From each genre, all unique music visualisations and note input methods were recorded. The categories were formed by observing the logic behind the solutions. For each unique logic, a new category was created. Music visualisations and note input methods are sometimes put into a bundle and called an editing interface or just an interface of a music editing tool (Marrington 2010). In the current study, the two were separated, as it is evident that several programmes offer the possibility to visualise the same song in multiple ways, and also offer a variety of ways to input notes (Hosken 2014).
The mathematics content in national educational curricula of the United Kingdom (UK Government 2013) and Finland (Finnish Ministry of Education 2014) was observed for the chosen target age groups of 10–15 years. The found areas of mathematics were compared to the music visualisations in the composing software. There were two ways the visualisations could support the mathematics content: direct and indirect. In case the visualisation contained direct references to specific mathematics content, for example, geometric shapes, it was recorded to have the affordance for teaching geometry. However, the visualisation could also indirectly support the learning of some mathematics content, by, for example, containing a logical structure, which taught processes needed in mathematics. An example of this would be visualisations that rely on an x- and y-axis to represent aspects of the music. These visualisations might not directly show the coordinate grid, but essentially working which such visualisations would still have the affordance of teaching how a coordinate grid functions (Gall and Breeze 2005).

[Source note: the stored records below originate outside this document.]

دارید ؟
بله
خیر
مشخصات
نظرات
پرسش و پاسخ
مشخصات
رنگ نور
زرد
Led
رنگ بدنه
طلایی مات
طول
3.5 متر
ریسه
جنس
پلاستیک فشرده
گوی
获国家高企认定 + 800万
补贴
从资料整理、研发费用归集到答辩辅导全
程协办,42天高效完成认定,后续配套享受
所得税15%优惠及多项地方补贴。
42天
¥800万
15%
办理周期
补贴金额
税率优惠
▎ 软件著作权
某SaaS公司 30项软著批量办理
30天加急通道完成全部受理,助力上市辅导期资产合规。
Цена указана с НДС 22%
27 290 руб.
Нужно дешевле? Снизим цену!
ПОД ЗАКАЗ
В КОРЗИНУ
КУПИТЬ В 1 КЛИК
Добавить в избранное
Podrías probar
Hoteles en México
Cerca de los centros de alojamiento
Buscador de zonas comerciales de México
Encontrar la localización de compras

In addition to visualisations, note input methods were looked at. Based on the theories of cognitive development (Piaget 1970), experiential learning (Kolb 2014) and empirical modelling (Beynon 2012), it was assumed that the more direct correlation between the input and the feedback, the better the learner is able to grasp the connection between their actions and the output. It was also presumed that in case a visualisation was found to have the affordance of teaching mathematics, interacting directly with the visualisation would boost the learning effect (Kolb 2014). In comparison, note input methods that were not related to the visualisation, and that had a delayed feedback loop, were seen as suboptimal from the standpoint of effective immediate learning outcomes.
The initial list of programmes gathered through search engine results, research databases and supplemented with additional information comprised 115 programmes. After filtering out items that were not composing software as defined in this article, 57 programmes remained (see Appendix A). Before looking into the visualisations and note input methods present, the programmes were sorted into eight genres based on their features. The results of this categorisation are seen in Figure 2. Each software was sorted into the primary category it belongs to based on its features, meaning that each software is presented only once, even though some software might have features that could place them into several categories.

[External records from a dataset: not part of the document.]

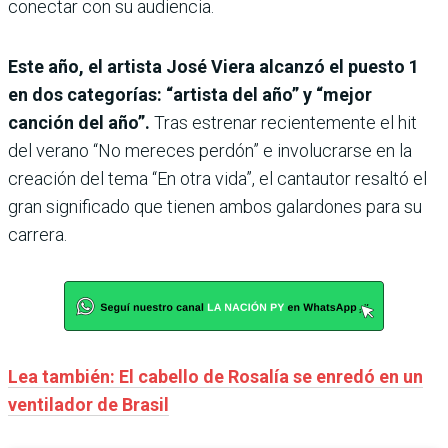
conectar con su audiencia.
Este año, el artista José Viera alcanzó el puesto 1
en dos categorías: “artista del año” y “mejor
canción del año”.
Tras estrenar recientemente el hit
del verano “No mereces perdón” e involucrarse en la
creación del tema “En otra vida”, el cantautor resaltó el
gran significado que tienen ambos galardones para su
carrera.
Lea también: El cabello de Rosalía se enredó en un
ventilador de Brasil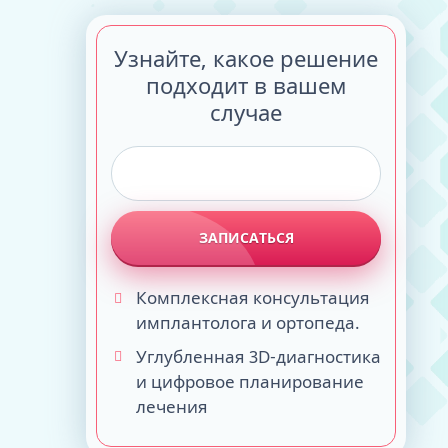
консультанта
Обследования у невролога
Узнайте, какое решение
подходит в вашем
случае
ЗАПИСАТЬСЯ
Диагностика перед имплантацией
Полные съемные протезы
Минерализация зубов
Кюретаж десен
Мембраны из плазмы крови
Пластинки
Комплексная консультация
зубов
Частичные съемные протезы
Проф гигиена 5 этапов
Пластика десен
Синус-лифтинг
Трейнеры
а
имплантолога и ортопеда.
Анализы
Бюгельные частичные протезы
Шинирование зубов
Трансплантация блоков
Ретейнеры
з
Питание и препараты ДО
На замках или аттачментах
Расщепление гребня
Функциональные аппараты
Углубленная 3D-диагностика
ов
Флюрография, ЭКГ
Акриловые нового поколения
и цифровое планирование
Обследование у ЛОР-врача
Иммедиат-протез бабочка
лечения
Обследования у невролога
Дешевый вариант восстановления
части или всех зубов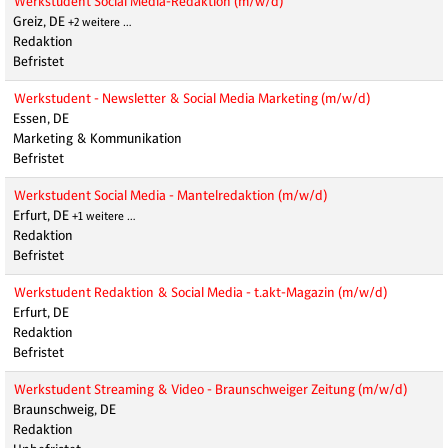
Werkstudent Social Media-Redaktion (m/w/d)
Greiz, DE
+2 weitere …
Redaktion
Befristet
Werkstudent - Newsletter & Social Media Marketing (m/w/d)
Essen, DE
Marketing & Kommunikation
Befristet
Werkstudent Social Media - Mantelredaktion (m/w/d)
Erfurt, DE
+1 weitere …
Redaktion
Befristet
Werkstudent Redaktion & Social Media - t.akt-Magazin (m/w/d)
Erfurt, DE
Redaktion
Befristet
Werkstudent Streaming & Video - Braunschweiger Zeitung (m/w/d)
Braunschweig, DE
Redaktion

Figure 2. Analysed software sorted into categories based on their features.
Software from each genre was then analysed to identify categories of unique visualisations and note input methods. Many of the programmes contained multiple visualisations of music as well as several note input methods. For example, in programmes classified as DAWs, a certain visualisation and composing logic might be prominent or encouraged, but other options are almost always included (Leider 2004; Marrington 2010). The user was able to switch between various visualisations for the same composition, and also input notes in a multitude of ways. Besides being the most popular genre of composing software, DAWs on average contained the most versatile selection of note input methods and music visualisations. The second most popular category, MIDI sequencers, could also be found embedded in DAWs. Trackers were the third most popular in terms of quantity; however, lately they have had only minimal use in the industry (Marquez 2014).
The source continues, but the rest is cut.